Bisesa was profoundly sorry to see this disappointment in a daughter who, from her point of view, had been a bright twenty-one-year-old only weeks ago.
She looked out of her window. Something was moving on the far side of the canyon. Camels, this time. “Not everything about this new world seems so bad to me,” she said, trying to lighten the mood.
“I quite like the idea of camels and elephants wandering around North America — though I’m not quite sure why they’re here.”
“We’re in the middle of a Jefferson,” Myra said.
“Named for Jefferson the president?”
“I learned a lot more about the American presidents when I lived with Eugene’s family in Massachusetts,” Myra said dryly.
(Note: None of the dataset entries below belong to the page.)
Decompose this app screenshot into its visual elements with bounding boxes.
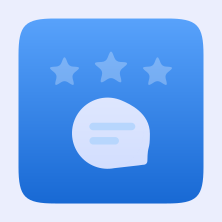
button[interactable]: Reviews app icon (0, 0, 222, 222)
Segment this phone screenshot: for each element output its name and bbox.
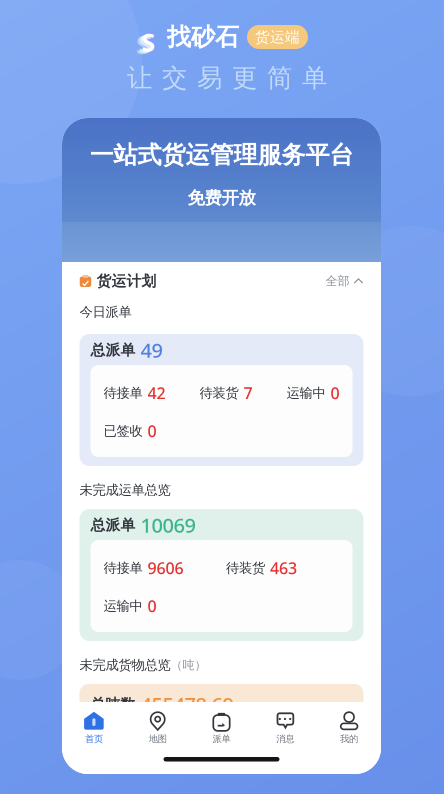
button[interactable]: 货运计划 xyxy=(62,268,381,294)
staticText: 待接单 xyxy=(104,560,142,576)
staticText: 待装货 xyxy=(226,560,265,576)
staticText: 9606 xyxy=(148,557,184,579)
button[interactable]: 消息 xyxy=(253,706,317,750)
staticText: 42 xyxy=(148,382,166,404)
staticText: 找砂石 xyxy=(167,22,239,52)
staticText: 货运端 xyxy=(255,28,300,46)
button[interactable]: 我的 xyxy=(317,706,381,750)
staticText: 463 xyxy=(270,557,297,579)
staticText: 455478.69 xyxy=(140,691,234,718)
staticText: 免费开放 xyxy=(188,187,256,209)
staticText: 运输中 xyxy=(104,598,142,614)
staticText: 待接单 xyxy=(104,385,142,401)
staticText: 让交易更简单 xyxy=(127,62,327,94)
staticText: 0 xyxy=(330,382,340,404)
button[interactable]: 首页 xyxy=(62,706,126,750)
staticText: 49 xyxy=(140,337,162,363)
staticText: 未完成货物总览 xyxy=(80,657,170,673)
staticText: 消息 xyxy=(276,733,294,745)
staticText: 我的 xyxy=(340,733,358,745)
staticText: 7 xyxy=(244,382,252,404)
staticText: 0 xyxy=(148,420,156,442)
button[interactable]: 地图 xyxy=(126,706,190,750)
staticText: S xyxy=(141,25,155,59)
staticText: 派单 xyxy=(212,733,230,745)
staticText: 一站式货运管理服务平台 xyxy=(90,140,354,170)
staticText: 总派单 xyxy=(90,341,136,359)
staticText: 全部 xyxy=(326,274,350,288)
staticText: 总吨数 xyxy=(90,695,136,713)
staticText: 地图 xyxy=(149,733,167,745)
staticText: 运输中 xyxy=(286,385,326,401)
staticText: 未完成运单总览 xyxy=(80,482,170,498)
staticText: 10069 xyxy=(140,512,196,538)
staticText: 货运计划 xyxy=(96,272,156,290)
staticText: 首页 xyxy=(85,733,103,745)
staticText: 总派单 xyxy=(90,516,136,534)
staticText: S xyxy=(136,28,150,61)
staticText: （吨） xyxy=(170,658,206,672)
staticText: 0 xyxy=(148,595,156,617)
button[interactable]: 派单 xyxy=(190,706,253,750)
staticText: 已签收 xyxy=(104,423,142,439)
staticText: 今日派单 xyxy=(80,304,132,320)
staticText: S xyxy=(139,26,153,60)
staticText: 待装货 xyxy=(200,385,238,401)
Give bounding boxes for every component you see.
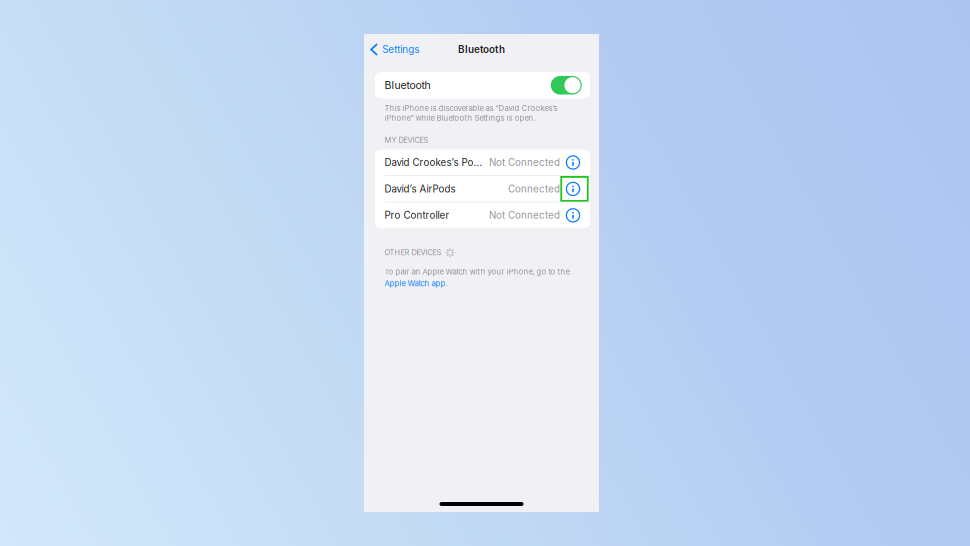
staticText: Apple Watch app <box>384 279 446 288</box>
staticText: Not Connected <box>489 209 560 221</box>
button[interactable]: David Crookes’s Po... <box>375 150 590 175</box>
button[interactable]: Bluetooth <box>551 76 582 95</box>
staticText: Pro Controller <box>384 209 450 221</box>
staticText: David’s AirPods <box>384 183 456 195</box>
button[interactable]: More Info about David’s AirPods <box>560 176 586 201</box>
staticText: To pair an Apple Watch with your iPhone,… <box>384 267 570 276</box>
button[interactable]: David’s AirPods <box>375 176 590 202</box>
staticText: Settings <box>382 44 419 55</box>
button[interactable]: More Info about Pro Controller <box>560 203 586 228</box>
button[interactable]: More Info about David Crookes’s Po... <box>560 150 586 175</box>
button[interactable]: Apple Watch app <box>384 279 446 288</box>
staticText: Bluetooth <box>458 44 505 55</box>
staticText: . <box>446 279 448 288</box>
staticText: MY DEVICES <box>384 136 428 145</box>
staticText: iPhone” while Bluetooth Settings is open… <box>384 113 536 123</box>
staticText: Not Connected <box>489 157 560 168</box>
staticText: This iPhone is discoverable as “David Cr… <box>384 104 558 113</box>
staticText: David Crookes’s Po... <box>384 157 482 168</box>
staticText: Connected <box>508 183 560 195</box>
button[interactable]: Settings <box>364 38 419 61</box>
staticText: Bluetooth <box>384 79 430 92</box>
button[interactable]: Pro Controller <box>375 202 590 228</box>
staticText: OTHER DEVICES <box>384 248 442 257</box>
The purposeful re-wilding of the world was an impulse that had come out of the aftermath of the sunstorm. “In fact Linda had something to do with devising the global program. She wrote me about it.”
“My cousin Linda?”
“She’s Dame Linda now.” A student of bioethics, Linda had shared a flat with Bisesa and Myra during the period before the sunstorm. “The point is, long before Columbus the first Stone Age immigrants knocked over most of the large mammals. So you had an ecology that was full of gaps evolution hadn’t had time to fill. ‘A concert in which so many parts are wanting.’ Thoreau said that, I think. Linda used to quote him. When the Spanish brought horses here, their population just exploded. Why? Because modern horses evolved here…”
In the new “Jefferson Parks” there had been a conscious effort to reconstruct the ecology as it had been at the end of the last Ice Age, by importing species that were close equivalents of those that had been lost.
Bisesa nodded. “African and Asian elephants for mammoths and mastodons.”
“Camels for the extinct camelids. More species of horses to flesh out the diversity. Even zebras, I think. For the ground sloths they brought in rhinos, herbivores of a similar mass and diet.”